OpenSea recently confirmed to continue enforcing royalties across all collections after receiving significant public backlash for considering otherwise. 

The community pushback came after OpenSea announced the launch of an on-chain tool that would allow creators to enforce royalties for any new collections on the platform but stopped short of offering the same to existing collections. 

The on-chain tool, as described by OpenSea CEO Devin Finzer as a “simple code snippet,” was aimed at taking over the existing system of voluntary creator fee payment. 

The code would also restrict NFT sales to only marketplaces that enforce creator fees criteria. 

In January 2022, OpenSea also had to backtrack on its attempt to impose limits on NFT mints after a community outcry. 

The platform had tried to limit creators to making just five NFT collections with a miximum of 50 items each. 

While reversing the decision, OpenSea argued that smart contracts were being misused and that “over 80% of the items created with this tool were plagiarized works, fake collections, and spam.”

Binance Re-Enters Japan With Sakura Exchange Purchase

According to a recent announcement, crypto exchange Binance has acquired Japanese crypto exchange Sakura Exchange BitCoin (SEBC) for an undisclosed amount. 

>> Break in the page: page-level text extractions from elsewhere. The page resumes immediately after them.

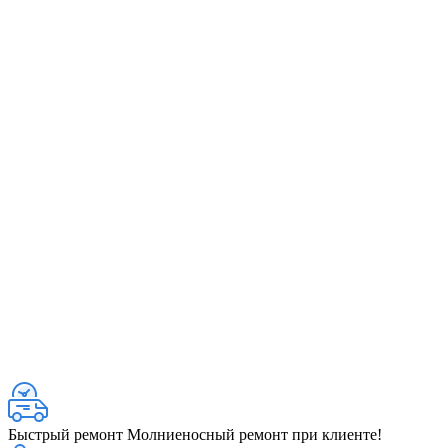
Быстрый ремонт
Молниеносный ремонт при клиенте!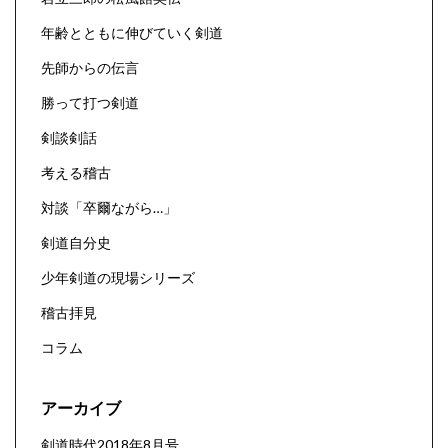
年齢とともに伸びていく剣道
先師からの伝言
勝って打つ剣道
剣談剣話
考える稽古
対談「卒爾ながら…」
剣道自分史
少年剣道の現場シリーズ
稽古拝見
コラム
アーカイブ
剣道時代2018年8月号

The acquisition allows Binance to re-enter the Japanese crypto market through SEBC which is regulated by the country’s Financial Services Agency (FSA). 

Takeshi Chino, general manager of Binance Japan, stated, 

“The Japanese market will play a key role in the future of cryptocurrency adoption. As one of the world’s leading economies with a highly-developed tech ecosystem, it’s already poised for strong blockchain uptake. We will actively work with regulators to develop our combined exchange in a compliant way for our local users. We are eager to help Japan take a leading role in crypto.” 

Expressing his delight in this acquisition, the CEO of SEBC, Hitomi Yamamoto, stated that Binance’s strong compliance system would contribute to building a more compliant atmosphere for users in Japan. 

He further added that the acquisition would assist users in gaining access to crypto services that will be needed for mass adoption in the future. 

In 2018, the CEO of Binance, Changpeng “CZ” Zhao, had aborted its plan to set up the company in Japan due to inquiries from the country’s security regulator. This eventually led to an official notice to halt operations in the country as a result of the company’s lack of license. 

Three years later, the company was again issued a similar warning for not complying with the registration rules. 

However, the emergence of Fumio Kishida as the Country’s Prime Minister brought a new dawn into the local blockchain space. Kishida’s “New Capitalism” agenda extended its support for Web3 firms. 

This agenda can be said to have eased Binance’s incursion into the Japanese market.